When it was apparent that a person had gone to a pizza place and simply bought a pizza in there – that was extremely concerning for us.

And so that, you know, I think the Commissioner used [the term] ‘the straw that broke the camel’s back’… that’s what made us pull the trigger on things – and we pulled the trigger quite hard.

That’s how that fits into the overall narrative. It wasn’t only that: we certainly would have been doing [and] it was necessary to do some quite significant interventions at that point [but] I sit here now 99 per cent sure that, if we hadn’t done what we did at that time, this outbreak would have extended for weeks and possibly months.

It was the unique time in the transition of the pandemic – we had serology that said we could put it back to a person in the hotel… we knew that person had arrived, I think on the second of November, as I recall.

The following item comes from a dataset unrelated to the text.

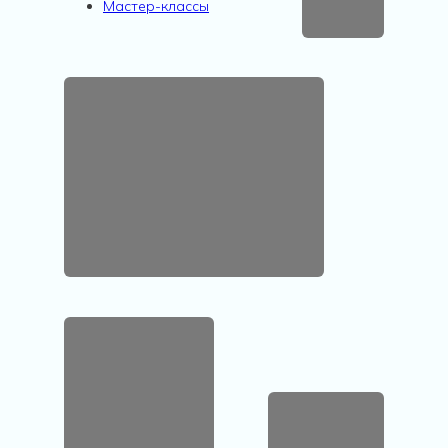
Мастер-классы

That meant we were on the… you imagine a wave you’re trying to surf: we were on the top of that wave. And that pause allowed us to get on the face of that wave with our contract tracing capability and get in front of it.

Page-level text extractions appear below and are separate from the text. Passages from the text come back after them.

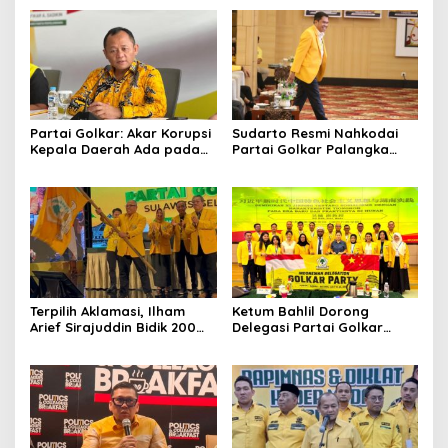
Partai Golkar: Akar Korupsi
Sudarto Resmi Nahkodai
Kepala Daerah Ada pada
Partai Golkar Palangka
Mahalnya Biaya Politik
Raya, Targetkan Partai
Pilkada
Semakin Solid dan
Dipercaya Rakyat
Terpilih Aklamasi, Ilham
Ketum Bahlil Dorong
Arief Sirajuddin Bidik 200
Delegasi Partai Golkar
Kursi Golkar di Sulsel pada
Pimpinan Ali Mochtar
Pemilu 2029
Ngabalin Belajar Hilirisasi
Hingga Industrialisasi dari
China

And another 12 hours, 24 hours, we would have slid off the back of the wave and it would have got away from us. And people just don’t get that.

 

Should we be thanking this gentleman then, instead of trying to lock him up?

 

As I say, we were going to put in place significant interventions anyway… what they would have been, I’m not quite sure. Because it didn’t happen.
But we did put in very firm restrictions. And that certainly was part of the decision-making… It concerned us enormously the fact that somebody could go into a pizza place and catch a disease. If that had been the case.

 

Are you across the detail of this modelling that was done, that was that we were told was also central to that decision?

 

Basically, yes.

 

Would you concur that you were “99 per cent sure” that we would have had more than 100 cases by Christmas, based on the modelling?

 

You would definitively not have said that from the modelling. The modelling, I think as I recall, said we’re 50 per cent likely to have 99 cases… by early December.

Models work with parameters, likelihoods… so there was a 5 per cent chance we would have had 200 cases [and] that sort of narrowed down to that 50 per cent, which is the best you can get out of a model.

So I think, if I recall rightly, it was a 50 per cent likelihood to have 100 cases by the second week of December.

 

And that was based on that current trajectory?

 

 Yes. Getting these models right, obviously, the equations [and] assumptions all evolve over time, and so they get tighter and tighter.

 

What are the current models telling us?

 

To be honest with you, I haven’t looked at the current models. So it’s a balance of the model and what that data’s telling you, but also what’s actually going on on the ground and what the epidemiologists and the CDCB team are seeing – you know, where is this disease tracking and that sort of thing.

So the model might be saying [there’s] a 50 per cent likelihood of 100 cases in three weeks or whatever it was, but the epidemiologist might be seeing, you know, super-spreader events in a couple of places and we know it’s going to be worse… that’s not necessarily what we saw – there were some worrying things, but that wasn’t what we’ve seen.

 

So how are you feeling about it now? The media keeps asking the question about the champagne – what’s the ‘champagne status’ at the moment?

 

I do not drink champagne.

I think we’re quietly confident – I say, touching a piece of wood – that we’ve got this bagged up.

But we won’t be sure for another few weeks.

There were some ‘unknown unknowns’ – these things all turn on the ‘unknown unknowns’.

With the Lyell McEwin and those sort of outbreaks, there’s a small number of people who we say are ‘lost to follow-up’ – we haven’t been able to track them down. They’re very unlikely to have the disease, but who knows?

We’ve got to keep people getting tested, particularly if they’ve got symptoms – get them tested and then it’s detected as early as we can. Detecting this disease early was a great bonus for us… because it’s all about getting in front of the wave on this stuff.